▸ Action item
Restate every entry verbatim; drop the pictures.

▸ Data excerpts
Content starts

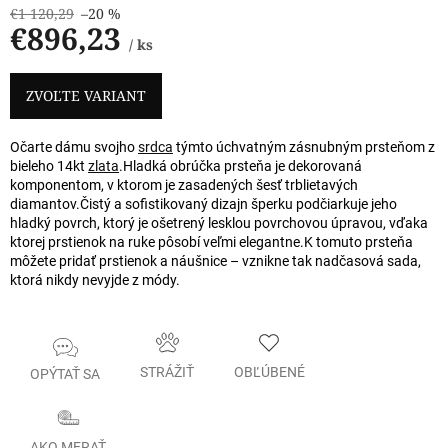
€1 120,29
–20 %
€896,23
/ ks
Jednotková
cena:
ZVOĽTE VARIANT
Očarte dámu svojho
srdca
týmto úchvatným zásnubným prsteňom z
bieleho 14kt
zlata
.
Hladká obrúčka prsteňa je dekorovaná
komponentom, v ktorom je zasadených šesť trblietavých
diamantov.
Čistý a sofistikovaný dizajn šperku podčiarkuje jeho
hladký povrch, ktorý je ošetrený lesklou povrchovou úpravou, vďaka
ktorej prstienok na ruke pôsobí veľmi elegantne.
K tomuto prsteňa
môžete pridať prstienok a náušnice – vznikne tak nadčasová sada,
ktorá nikdy nevyjde z módy.
STRÁŽIŤ
OBĽÚBENÉ
OPÝTAŤ SA
AKO MERAŤ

Content ends

▸ Written answer
€1 120,29
–20 %
€896,23
/ ks
Jednotková
cena:
ZVOĽTE VARIANT
Očarte dámu svojho
srdca
týmto úchvatným zásnubným prsteňom z
bieleho 14kt
zlata
.
Hladká obrúčka prsteňa je dekorovaná
komponentom, v ktorom je zasadených šesť trblietavých
diamantov.
Čistý a sofistikovaný dizajn šperku podčiarkuje jeho
hladký povrch, ktorý je ošetrený lesklou povrchovou úpravou, vďaka
ktorej prstienok na ruke pôsobí veľmi elegantne.
K tomuto prsteňa
môžete pridať prstienok a náušnice – vznikne tak nadčasová sada,
ktorá nikdy nevyjde z módy.
STRÁŽIŤ
OBĽÚBENÉ
OPÝTAŤ SA
AKO MERAŤ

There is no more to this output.